* [ABOUT THIS EXERCISE]:
If the records include pictures, omit them and set down everything else verbatim.

* [DATA SUPPLIED]:
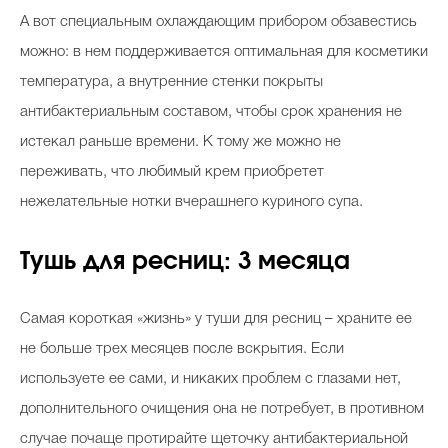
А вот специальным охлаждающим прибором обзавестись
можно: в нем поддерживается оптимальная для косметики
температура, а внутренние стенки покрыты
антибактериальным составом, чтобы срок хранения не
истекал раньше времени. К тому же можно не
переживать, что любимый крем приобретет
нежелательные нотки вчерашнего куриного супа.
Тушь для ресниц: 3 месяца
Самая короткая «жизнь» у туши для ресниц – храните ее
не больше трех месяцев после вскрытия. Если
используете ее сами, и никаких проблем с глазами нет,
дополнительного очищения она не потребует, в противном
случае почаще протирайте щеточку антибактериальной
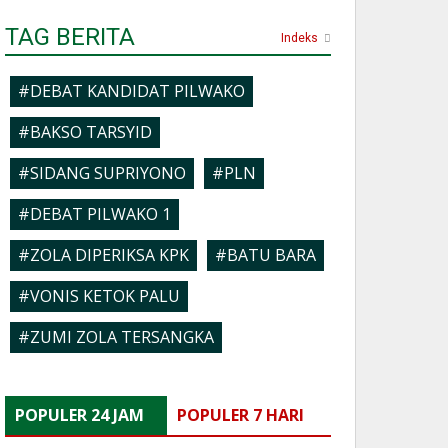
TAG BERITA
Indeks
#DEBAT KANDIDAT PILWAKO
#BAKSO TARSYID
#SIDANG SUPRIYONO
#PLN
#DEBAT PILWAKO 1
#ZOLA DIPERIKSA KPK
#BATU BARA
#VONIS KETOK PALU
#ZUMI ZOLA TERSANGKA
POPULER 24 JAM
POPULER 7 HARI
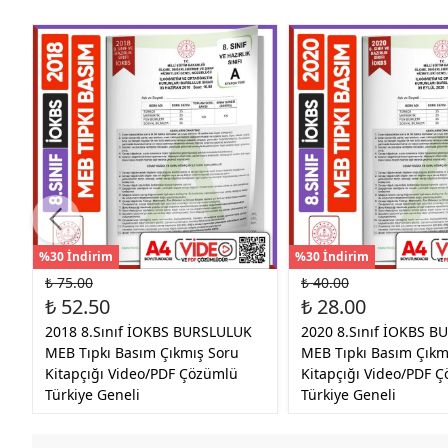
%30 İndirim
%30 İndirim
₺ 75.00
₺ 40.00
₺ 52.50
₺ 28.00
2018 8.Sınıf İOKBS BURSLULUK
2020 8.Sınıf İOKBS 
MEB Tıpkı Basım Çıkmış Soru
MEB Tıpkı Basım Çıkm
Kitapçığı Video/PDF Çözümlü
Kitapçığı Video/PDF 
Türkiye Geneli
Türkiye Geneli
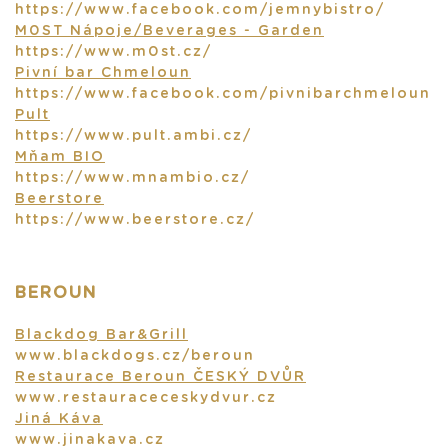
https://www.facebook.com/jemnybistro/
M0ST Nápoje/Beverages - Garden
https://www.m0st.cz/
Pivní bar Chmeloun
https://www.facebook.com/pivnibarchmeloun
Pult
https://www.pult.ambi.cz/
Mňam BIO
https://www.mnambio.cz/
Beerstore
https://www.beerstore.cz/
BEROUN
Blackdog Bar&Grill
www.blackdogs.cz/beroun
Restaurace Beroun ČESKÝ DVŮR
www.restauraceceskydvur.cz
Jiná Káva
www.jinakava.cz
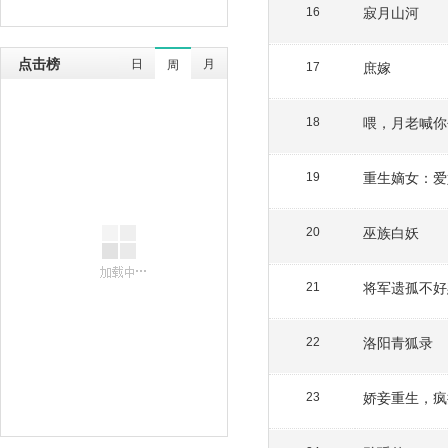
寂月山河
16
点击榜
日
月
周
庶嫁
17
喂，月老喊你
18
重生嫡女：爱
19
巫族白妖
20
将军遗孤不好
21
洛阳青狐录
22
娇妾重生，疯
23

* [FINISHED TASK]:
А вот специальным охлаждающим прибором обзавестись
можно: в нем поддерживается оптимальная для косметики
температура, а внутренние стенки покрыты
антибактериальным составом, чтобы срок хранения не
истекал раньше времени. К тому же можно не
переживать, что любимый крем приобретет
нежелательные нотки вчерашнего куриного супа.
Тушь для ресниц: 3 месяца
Самая короткая «жизнь» у туши для ресниц – храните ее
не больше трех месяцев после вскрытия. Если
используете ее сами, и никаких проблем с глазами нет,
дополнительного очищения она не потребует, в противном
случае почаще протирайте щеточку антибактериальной
TAG BERITA
Indeks
#DEBAT KANDIDAT PILWAKO
#BAKSO TARSYID
#SIDANG SUPRIYONO
#PLN
#DEBAT PILWAKO 1
#ZOLA DIPERIKSA KPK
#BATU BARA
#VONIS KETOK PALU
#ZUMI ZOLA TERSANGKA
POPULER 24 JAM
POPULER 7 HARI
%30 İndirim
%30 İndirim
₺ 75.00
₺ 40.00
₺ 52.50
₺ 28.00
2018 8.Sınıf İOKBS BURSLULUK
2020 8.Sınıf İOKBS 
MEB Tıpkı Basım Çıkmış Soru
MEB Tıpkı Basım Çıkm
Kitapçığı Video/PDF Çözümlü
Kitapçığı Video/PDF 
Türkiye Geneli
Türkiye Geneli
https://www.facebook.com/jemnybistro/
M0ST Nápoje/Beverages - Garden
https://www.m0st.cz/
Pivní bar Chmeloun
https://www.facebook.com/pivnibarchmeloun
Pult
https://www.pult.ambi.cz/
Mňam BIO
https://www.mnambio.cz/
Beerstore
https://www.beerstore.cz/
BEROUN
Blackdog Bar&Grill
www.blackdogs.cz/beroun
Restaurace Beroun ČESKÝ DVŮR
www.restauraceceskydvur.cz
Jiná Káva
www.jinakava.cz
寂月山河
16
点击榜
日
月
周
庶嫁
17
喂，月老喊你
18
重生嫡女：爱
19
巫族白妖
20
将军遗孤不好
21
洛阳青狐录
22
娇妾重生，疯
23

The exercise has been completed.